Gone is the half-hunted look of a year ago, the hesitant and uncertain delivery, the sense of a man weighed down with the burden of leadership. This Bertie Ahern is confident, energetic and coherent. His responses are measured and reasoned. He is a committed listener. And his personality, as the French might say, is universally sympathique.
There are weak points. The ineradicable Dublin twang still grates with some rural folk. And the odd grammatical solecism causes even his own admirers to wince.
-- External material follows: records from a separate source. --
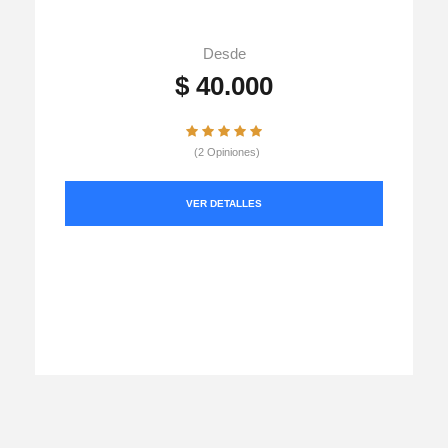
Desde
$ 40.000
(2 Opiniones)
VER DETALLES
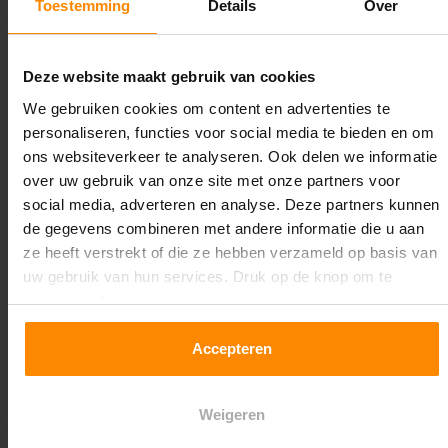
Toestemming
Details
Over
Lengte:
16.800 mm
Deze website maakt gebruik van cookies
Liggerlengte:
We gebruiken cookies om content en advertenties te
2.700 mm
personaliseren, functies voor social media te bieden en om
ons websiteverkeer te analyseren. Ook delen we informatie
Aantal niveaus:
over uw gebruik van onze site met onze partners voor
4
social media, adverteren en analyse. Deze partners kunnen
de gegevens combineren met andere informatie die u aan
Kleur staanders:
ze heeft verstrekt of die ze hebben verzameld op basis van
Galva
uw gebruik van hun services. Druk op de knop om te
accepteren!
Draagkracht per liggerniveau:
1.550 kg (516 kg per pallet)
Accepteren
Maximale jukbelasting:
Weigeren
8664 kg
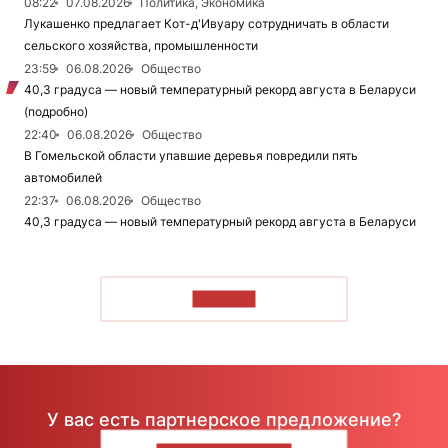
08:22
07.08.2026
Политика, Экономика
Лукашенко предлагает Кот-д'Ивуару сотрудничать в области
сельского хозяйства, промышленности
23:59
06.08.2026
Общество
40,3 градуса — новый температурный рекорд августа в Беларуси
(подробно)
22:40
06.08.2026
Общество
В Гомельской области упавшие деревья повредили пять
автомобилей
22:37
06.08.2026
Общество
40,3 градуса — новый температурный рекорд августа в Беларуси
ЧИТАТЬ
У вас есть партнерское предложение?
But for many these are almost endearing traits, like Jack Lynch's Cork lilt or Garret FitzGerald's gurgling vowels, speeding over the larynx but never fast enough to keep up with the intellect.
The Taoiseach does not exude the same sense of relishing the canvass. He tends to look downright uncomfortable in situations where Bertie Ahern is in his element. And John Bruton carries the handicap-weighting of office. The country's fortunate economic circumstances notwithstanding, he is accountable for every mishap and ill from the hepatitis scandal to the crime wave. Bertie Ahern, by contrast, is unburdened by any such associations. He is the fresh alternative, plain-speaking, reasonable, persuasive.
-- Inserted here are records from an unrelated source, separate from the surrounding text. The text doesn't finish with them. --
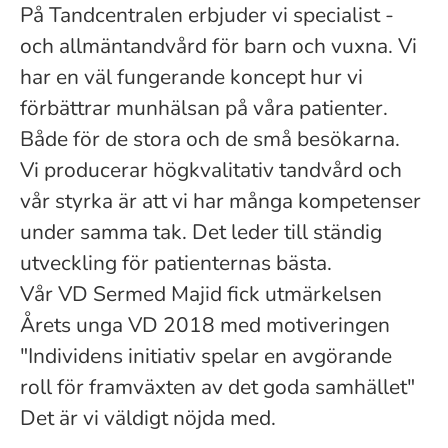
På Tandcentralen erbjuder vi specialist -
och allmäntandvård för barn och vuxna. Vi
har en väl fungerande koncept hur vi
förbättrar munhälsan på våra patienter.
Både för de stora och de små besökarna.
Vi producerar högkvalitativ tandvård och
vår styrka är att vi har många kompetenser
under samma tak. Det leder till ständig
utveckling för patienternas bästa.
Vår VD Sermed Majid fick utmärkelsen
Årets unga VD 2018 med motiveringen
"Individens initiativ spelar en avgörande
roll för framväxten av det goda samhället"
Det är vi väldigt nöjda med.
It is not all imagery. Fianna Fail's range of policies has been generally thought through and in most cases well researched. There is a clarity about the proposals on the economy and on taxation, reflecting good staff work and organisation. But it is not universal. Policy on the North is opportunistic. Policy on criminal justice is superficial and has hardly been developed beyond seizing on the concept of zero tolerance. On the positive side there is a clear understanding and acceptance of the route to economic and monetary union.
But Fianna Fail's greatest indebtedness to its leader is that he has sloughed off the taint of suspicion which has been its nemesis for so long. Whatever happened between Charles Haughey and Ben Dunne or between Albert Reynolds and Larry Goodman, Bertie Ahern has succeeded, in the public's mind, in breaking with the past. Time, of course, may tell just how complete that break has been.
Additionally, to Fianna Fail's electoral benefit, the Rainbow leaders are under some clouds of doubt. The great majority of poll respondents reject John Bruton's explanation of the contradictory evidence he tendered to two sworn inquiries. Dick Spring's volte face on his last set of pre-election positions has left him with a permanent credibility gap. And Proinsias de Rossa failed to persuade a jury he had been libelled in his recent case against the Sunday Independent.
It is a happy, not to say an unfamiliar, condition in which Fianna Fail finds itself with 10 days to go to polling. But the outcome of the election will not be decided solely by public perception of the leaders. Nor should it be. The fundamental issue is stability to identify the best possible combination of parties to consolidate and build upon Ireland's current prosperity and to secure the future for our children. It requires much more than good humour and a handshake.